Freud’s letter was written in response to Hale’s The Story of a Style, of which H.L. Mencken noted: “Dr. Hale operates upon it with machetes, hand grenades and lengths of gas-pipe… [critiquing Wilson] with considerable ferocity, and it must be added, vast effect. His analysis of the whole Wilsonian buncombe, in fact, is downright cruel,” (“The Style of Woodrow Wilson”, H. L. Mencken’s Smart Set Criticism). Interestingly Mencken’s critique compares Hale to an anatomist similar to the metaphor of a vivisectionist used by Freud. In his biography, The Life and Work of Sigmund Freud, Ernest Jones records Freud’s reading of Hale’s book: “A few years before [his collaboration with Bullitt] Freud had read with gusto a semi-analytical book on Wilson, a detailed study of the peculiarities of his style of writing which was very revealing.”

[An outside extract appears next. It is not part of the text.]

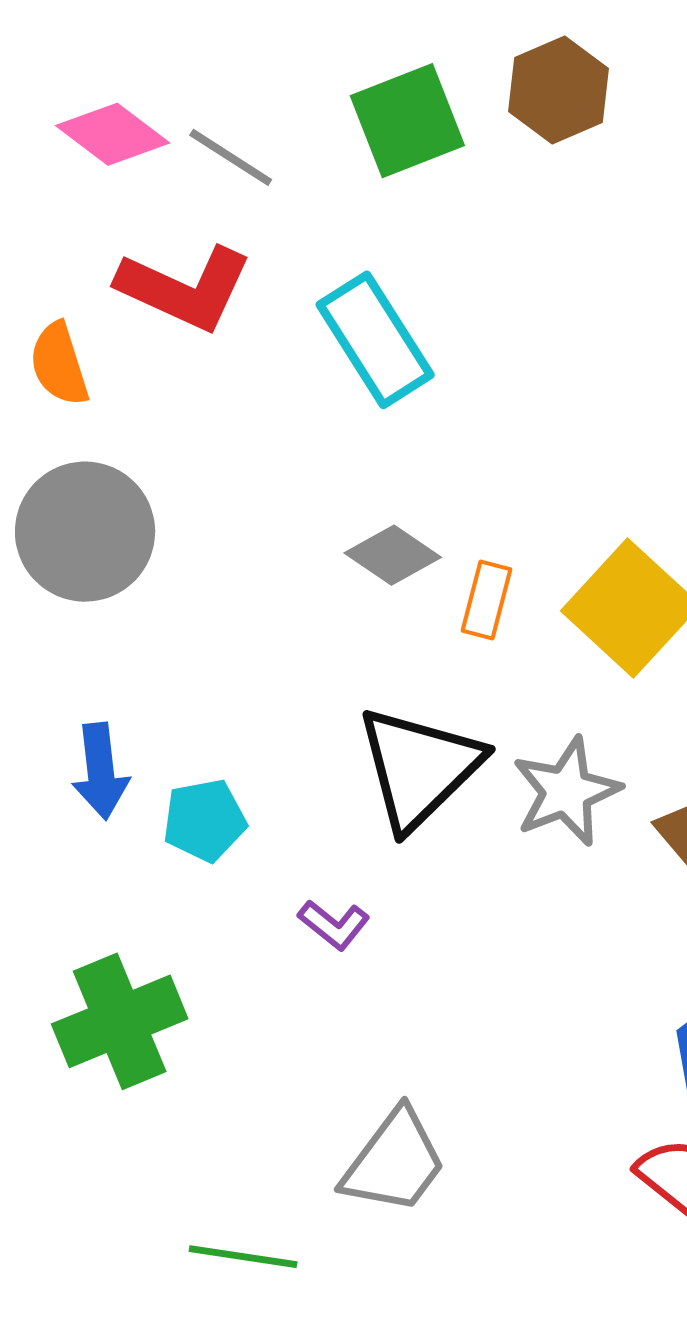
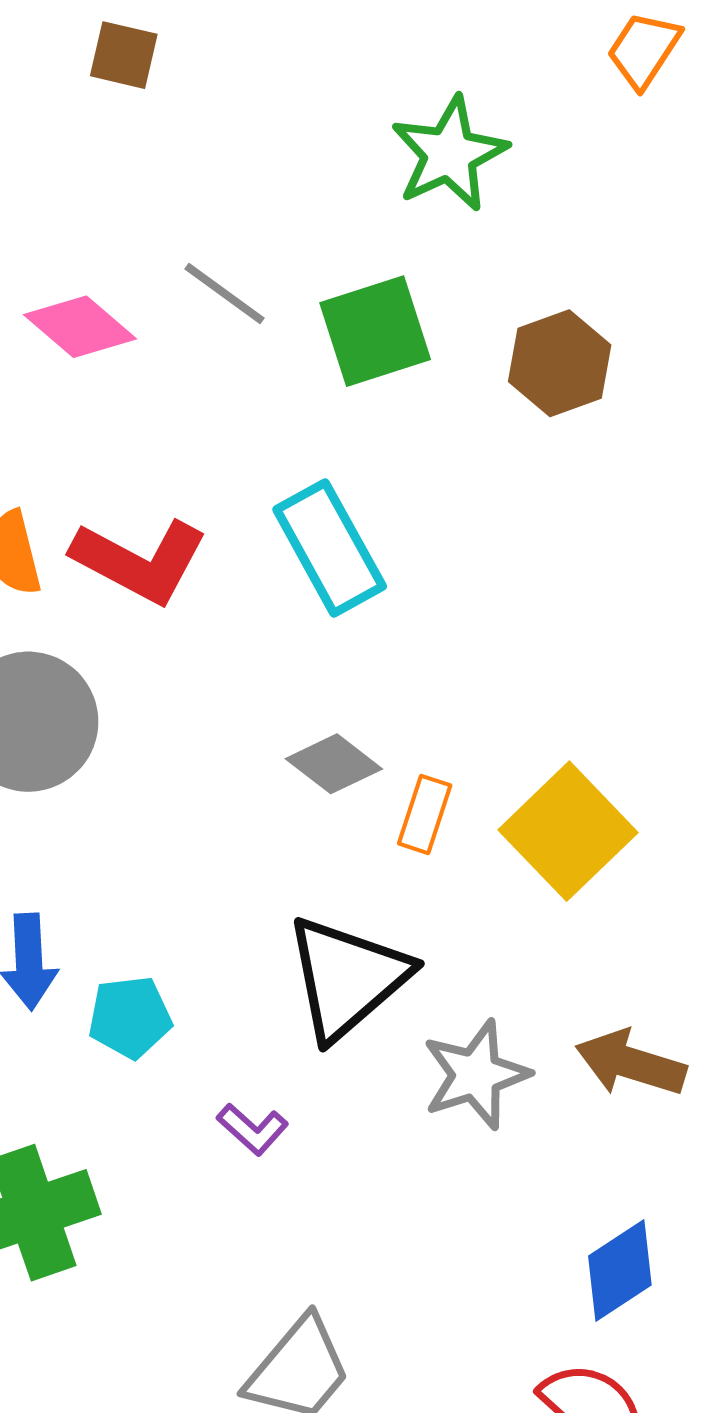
brown hexagon: (559, 90) -> (560, 363), moved
gray line: (231, 157) -> (225, 294), moved
red L-shape: (185, 288) -> (140, 561), moved
gray star: (566, 791) -> (476, 1075), moved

Freud’s interesting linguistic slip of the pen, “that psychoanalysis should not be used practiced on a living individual,” likely means that Freud believed either that psychoanalysis ought not to be practiced “publicly” on a living personality, or, if there is to be a public discussion of psychoanalysis, then the subject of that analysis should no longer be alive.
A remarkable letter. Folded with some creasing and wear, but in fine condition. Content letters by Freud written in English are very rare. Provenance: Ex Forbes Collection; sold at Christie’s New York, November 15, 2005, lot 173, for the hammer price of $17,000.